Iterative solution for flattening n-th nested arrays in Javascript

Question

Can anyone show me an iterative solution for the following problem? I solved it recursively but struggled with an iterative solution. (Facebook Technical Interview Question)

Input: [1, {a: 2}, [3], [[4, 5], 6], 7]
Output: [1, {a: 2}, 3, 4, 5, 6, 7]

Solution must work with n-th nested array elements (i.e. it must still work if someone modifies the array values/placement in the example above)

Recursive solution:

var flatten = function(input) {
    var result = [];

    input.forEach(function(element) {
        result = result.concat(Array.isArray(element) ? flatten(element) : element);
    });

    return result;
}

possible duplicate of [Design patterns for converting recursive algorithms to iterative ones](http://stackoverflow.com/questions/1549943/design-patterns-for-converting-recursive-algorithms-to-iterative-ones) — Ted Hopp, May 01 '15 at 16:38
Is this homework? What have you tried for the iterative solution? Why are you pursuing the iterative solution if you already have a recursive solution? — jfriend00, May 01 '15 at 16:40
Because the technical interviewer wanted to see an iterative solution after I showed him the recursive one (to test my technical skills I assume). — subject117, May 01 '15 at 16:45
For this specific problem, the easiest way is to just do one level at a time, and repeat until there's nothing more to do. (That has higher algorithmic complexity, though, than maintaining a stack of remaining work.) — ruakh, May 01 '15 at 16:45
Just out of curiosity, what's supposed to happen with an input of `[1, {a: [2, [3, 4]]}]`? Is the output supposed to be the same as the input or `[1, {a: [2, 3, 4]}]` (or something else)? In other words, is the flattening process supposed to reach inside objects or just flatten elements that are themselves arrays? — Ted Hopp, May 01 '15 at 16:53
It was just a quick technical phone screening so the input value was kept relatively simple due to time constraints. In this case, I didn't have to account for complexity in the object value. (The problem is referenced in an even simpler form for Facebook interviews on glassdoor). — subject117, May 01 '15 at 17:04
I attempted to do an in-depth analysis of this problem here if anyone is interested. https://gist.github.com/jcarroll2007/4ee72b3e99507c4f8ce3916fca147ab7 — Jordan Carroll, Oct 25 '18 at 13:56

James Wilkins · Accepted Answer · 2017-10-27T22:03:07.767

11

Here is one way:

var input = [1, {a: 2}, [3], [[4, 5], 6], 7];
function flatten(input) {
    var i, placeHolder = [input], lastIndex = [-1], out = [];
    while (placeHolder.length) {
        input = placeHolder.pop();
        i = lastIndex.pop() + 1;
        for (; i < input.length; ++i) {
            if (Array.isArray(input[i])) {
                placeHolder.push(input);
                lastIndex.push(i);
                input = input[i];
                i = -1;
            } else out.push(input[i]);
        }
    }
    return out;
}
flatten(input);

Explanation: If iterating over a nested structure, you just have to remember where you were before by saving the current array and position before moving into the nested array (this is usually taken care of via the stack for recursive solutions).

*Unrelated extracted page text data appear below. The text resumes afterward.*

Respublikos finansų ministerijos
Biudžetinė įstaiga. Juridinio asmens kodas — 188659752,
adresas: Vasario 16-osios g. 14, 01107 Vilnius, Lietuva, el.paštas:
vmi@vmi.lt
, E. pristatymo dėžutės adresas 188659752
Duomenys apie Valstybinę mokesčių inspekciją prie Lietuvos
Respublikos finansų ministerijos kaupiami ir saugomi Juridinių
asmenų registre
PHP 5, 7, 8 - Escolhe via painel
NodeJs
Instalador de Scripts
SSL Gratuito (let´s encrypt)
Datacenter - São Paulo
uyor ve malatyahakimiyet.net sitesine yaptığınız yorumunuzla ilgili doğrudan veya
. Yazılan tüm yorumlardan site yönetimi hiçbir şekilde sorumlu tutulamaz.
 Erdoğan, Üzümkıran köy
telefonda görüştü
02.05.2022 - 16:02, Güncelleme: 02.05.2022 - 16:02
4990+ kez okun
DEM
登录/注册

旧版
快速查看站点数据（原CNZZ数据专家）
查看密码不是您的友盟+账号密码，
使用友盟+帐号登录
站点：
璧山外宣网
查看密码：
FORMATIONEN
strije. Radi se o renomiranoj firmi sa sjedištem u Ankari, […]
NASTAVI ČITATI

Note: If you reuse the arrays placeHolder and lastIndex you won't need to keep recreating them every time. Perhaps something like this:

var flatten = function(){ 
    var placeHolder = [], lastIndex = [];
    placeHolder.count = 0;
    lastIndex.count = 0;
    return function flatten(input) {
        var i, out = [];
        placeHolder[0] = input; placeHolder.count = 1;
        lastIndex[0] = -1; lastIndex.count = 1;
        while (placeHolder.count) {
            input = placeHolder[--placeHolder.count];
            i = lastIndex[--lastIndex.count] + 1;
            for (; i < input.length; ++i) {
                if (Array.isArray(input[i])) {
                    placeHolder[placeHolder.count++] = input;
                    lastIndex[lastIndex.count++] = i;
                    input = input[i];
                    i = -1;
                } else out.push(input[i]);
            }
        }
        return out;
    }
}();

This is even faster again (for flat iteration that is), and less garbage collector issues calling it many times. The speed is very close to that of recursive function calling in Chrome, and many times faster than recursion in FireFox and IE.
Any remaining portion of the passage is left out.